== RECORDED DATA

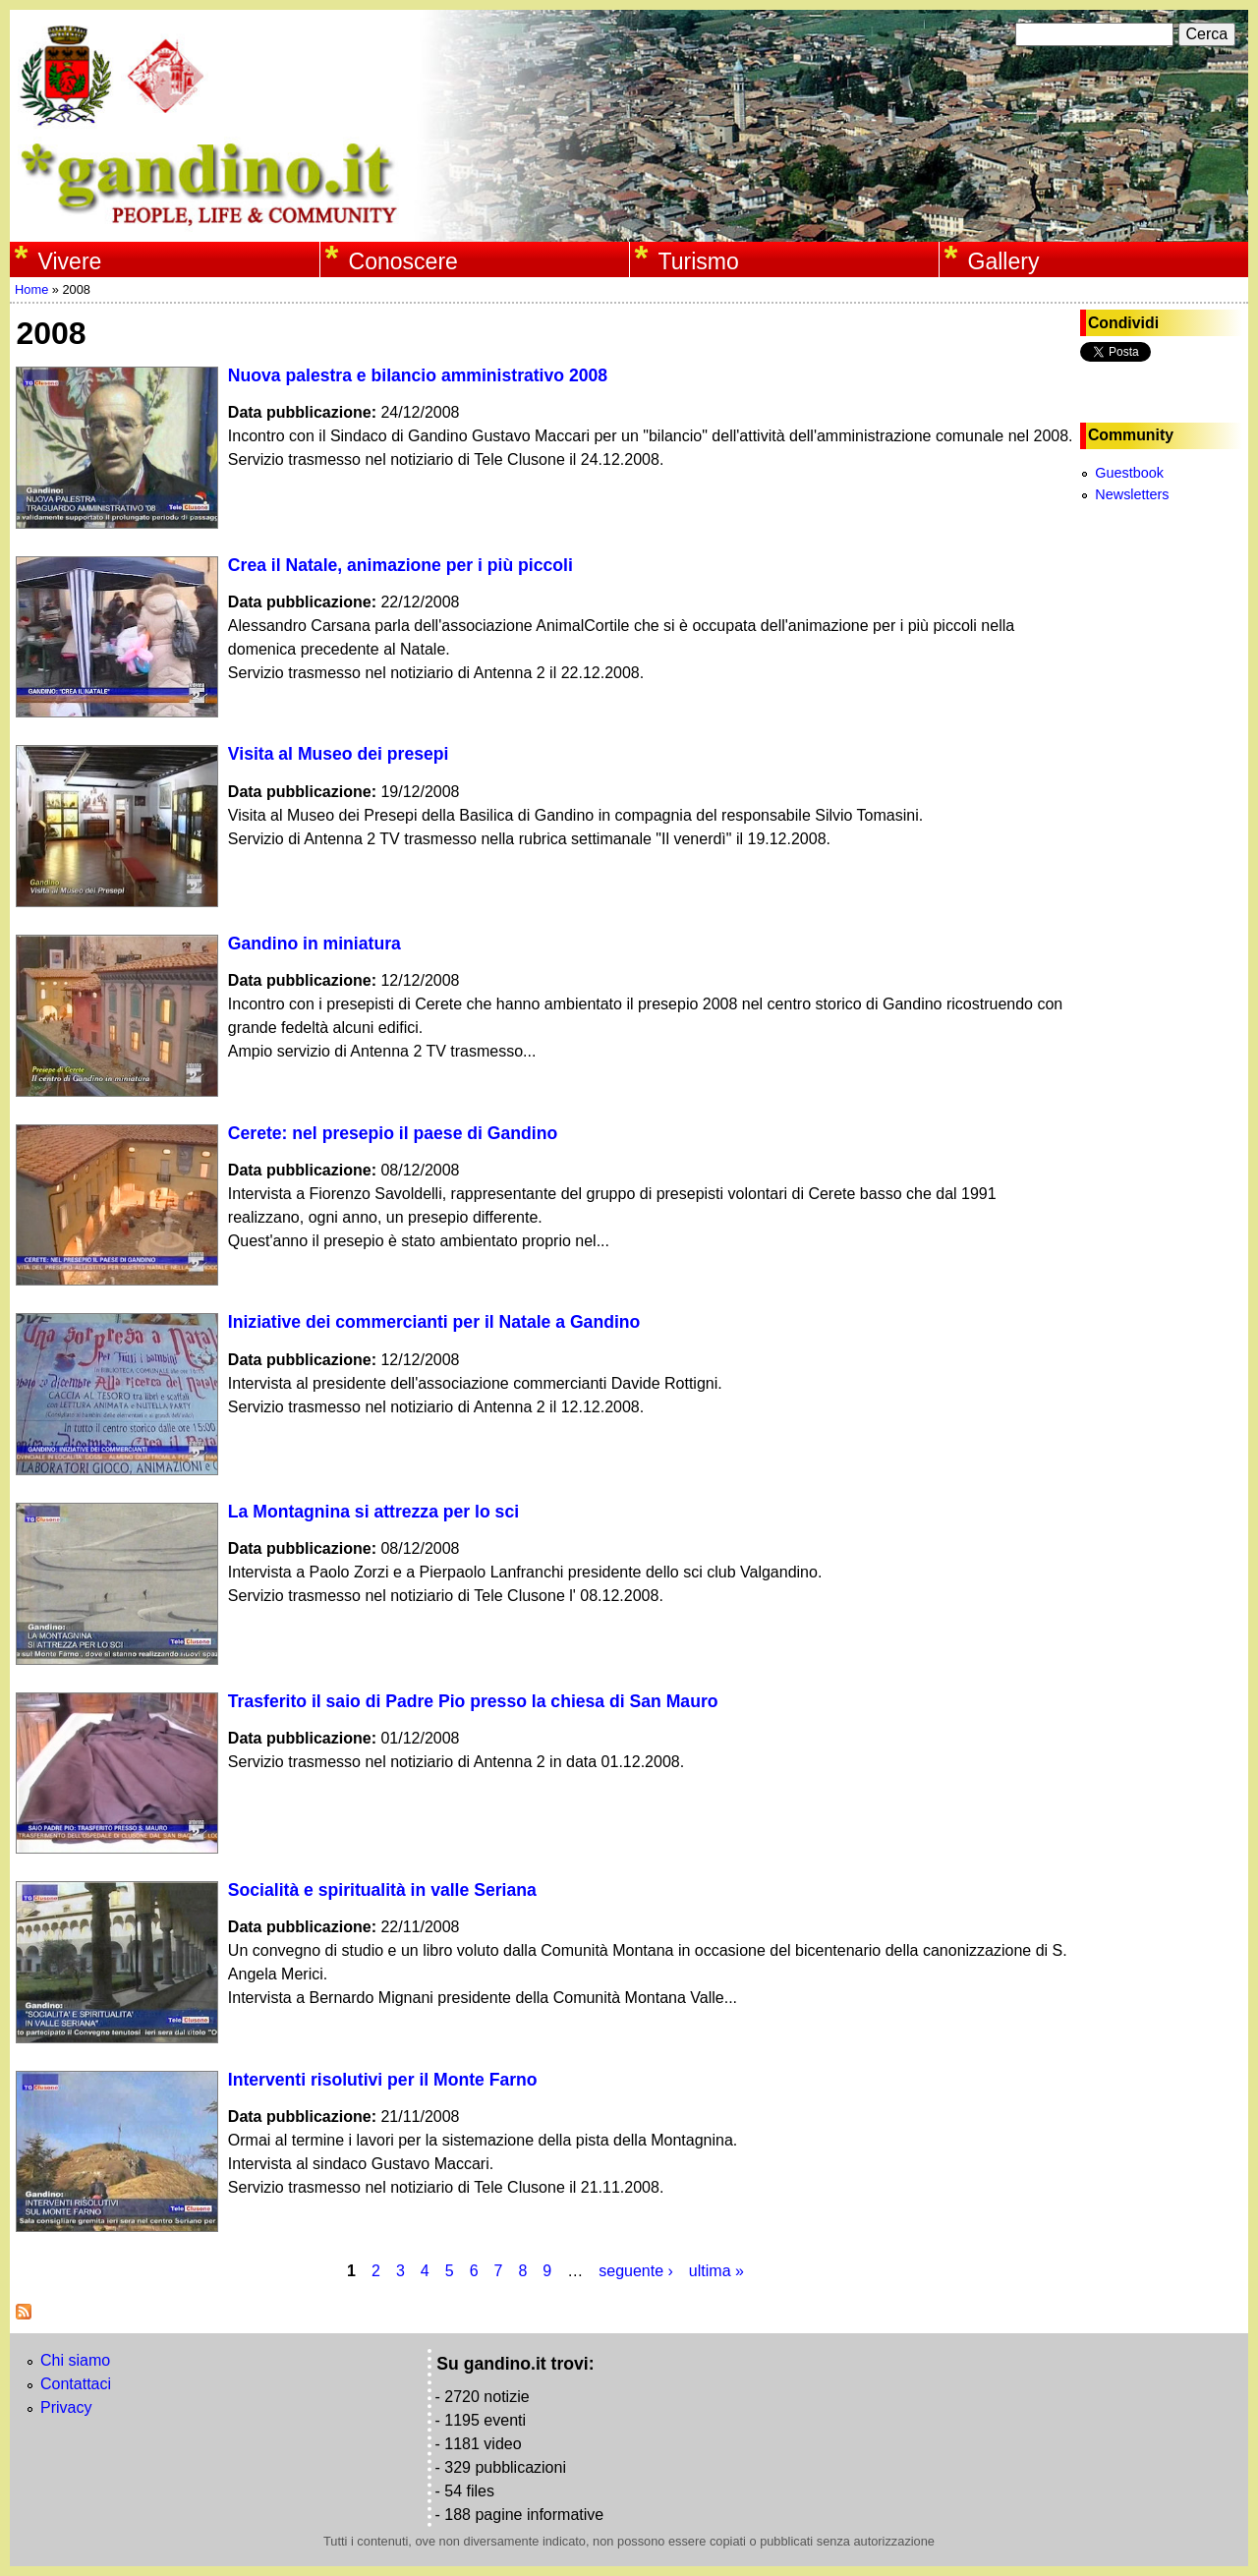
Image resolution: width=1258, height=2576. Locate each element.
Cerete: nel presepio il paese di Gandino (392, 1133)
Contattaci (75, 2384)
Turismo (698, 261)
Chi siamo (75, 2360)
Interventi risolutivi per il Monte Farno (383, 2079)
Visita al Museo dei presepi (338, 754)
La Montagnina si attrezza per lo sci (373, 1511)
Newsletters (1132, 494)
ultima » (716, 2270)
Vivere (70, 261)
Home (31, 289)
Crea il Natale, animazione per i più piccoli (400, 565)
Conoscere (403, 261)
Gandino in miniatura (314, 943)
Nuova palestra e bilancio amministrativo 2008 (417, 375)
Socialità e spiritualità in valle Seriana (382, 1890)
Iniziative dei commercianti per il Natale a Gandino (434, 1322)
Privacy (65, 2407)
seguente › (636, 2270)
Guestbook (1129, 473)
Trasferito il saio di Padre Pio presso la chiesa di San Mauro (473, 1701)
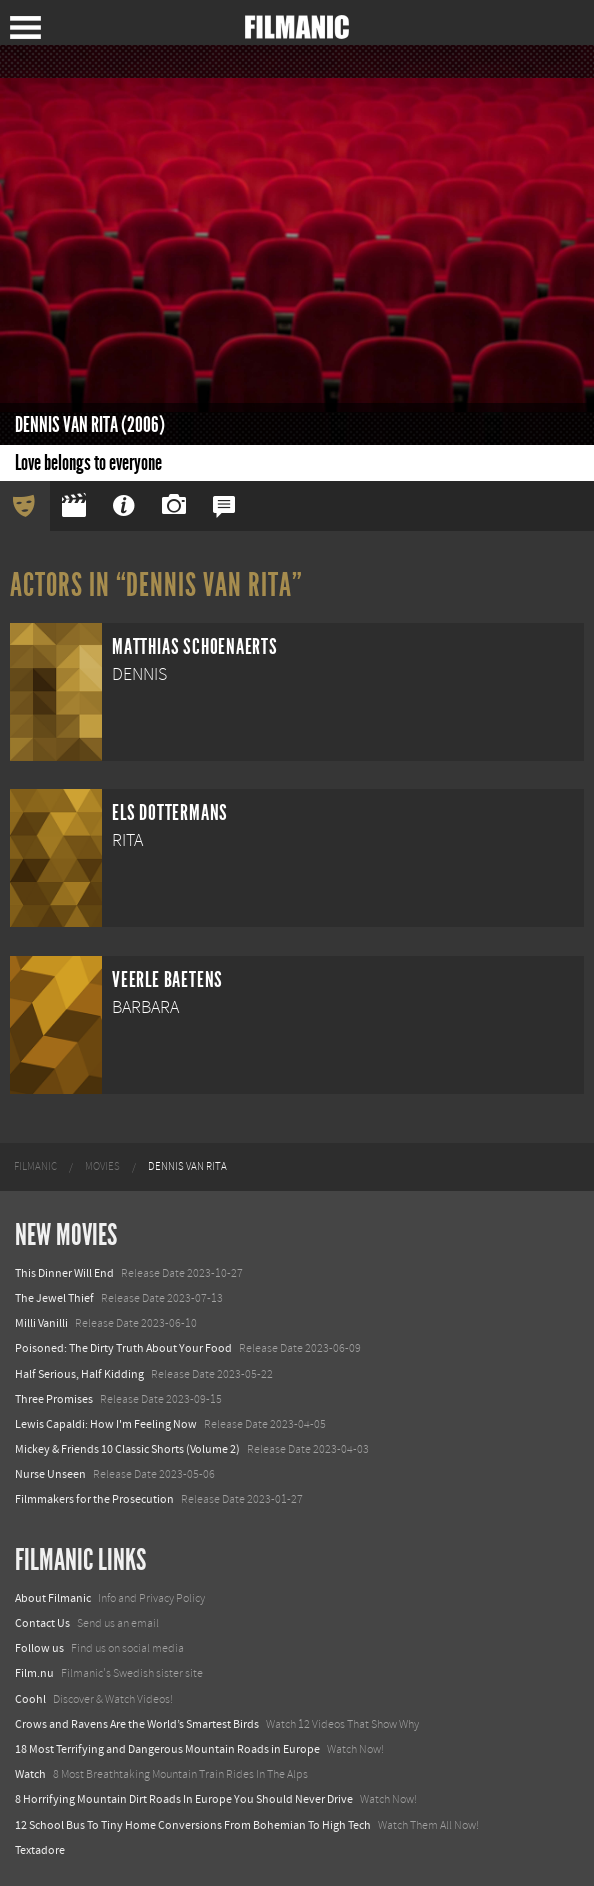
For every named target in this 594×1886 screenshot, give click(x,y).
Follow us (39, 1648)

====

WHAT TO DO: Your answer must be the lines from the one containing "Cerete: nel presepio" through the final line of the entries, duplicated exactly, with both ends kept and all pictures left out.

EXERCISE SOLUTION:
Cerete: nel presepio il paese di Gandino (392, 1133)
Contattaci (75, 2384)
Turismo (698, 261)
Chi siamo (75, 2360)
Interventi risolutivi per il Monte Farno (383, 2079)
Visita al Museo dei presepi (338, 754)
La Montagnina si attrezza per lo sci (373, 1511)
Newsletters (1132, 494)
ultima » (716, 2270)
Vivere (70, 261)
Home (31, 289)
Crea il Natale, animazione per i più piccoli (400, 565)
Conoscere (403, 261)
Gandino in miniatura (314, 943)
Nuova palestra e bilancio amministrativo 2008 (417, 375)
Socialità e spiritualità in valle Seriana (382, 1890)
Iniziative dei commercianti per il Natale a Gandino (434, 1322)
Privacy (65, 2407)
seguente › (636, 2270)
Guestbook (1129, 473)
Trasferito il saio di Padre Pio presso la chiesa di San Mauro (473, 1701)
For every named target in this 594×1886 screenshot, give click(x,y).
Follow us (39, 1648)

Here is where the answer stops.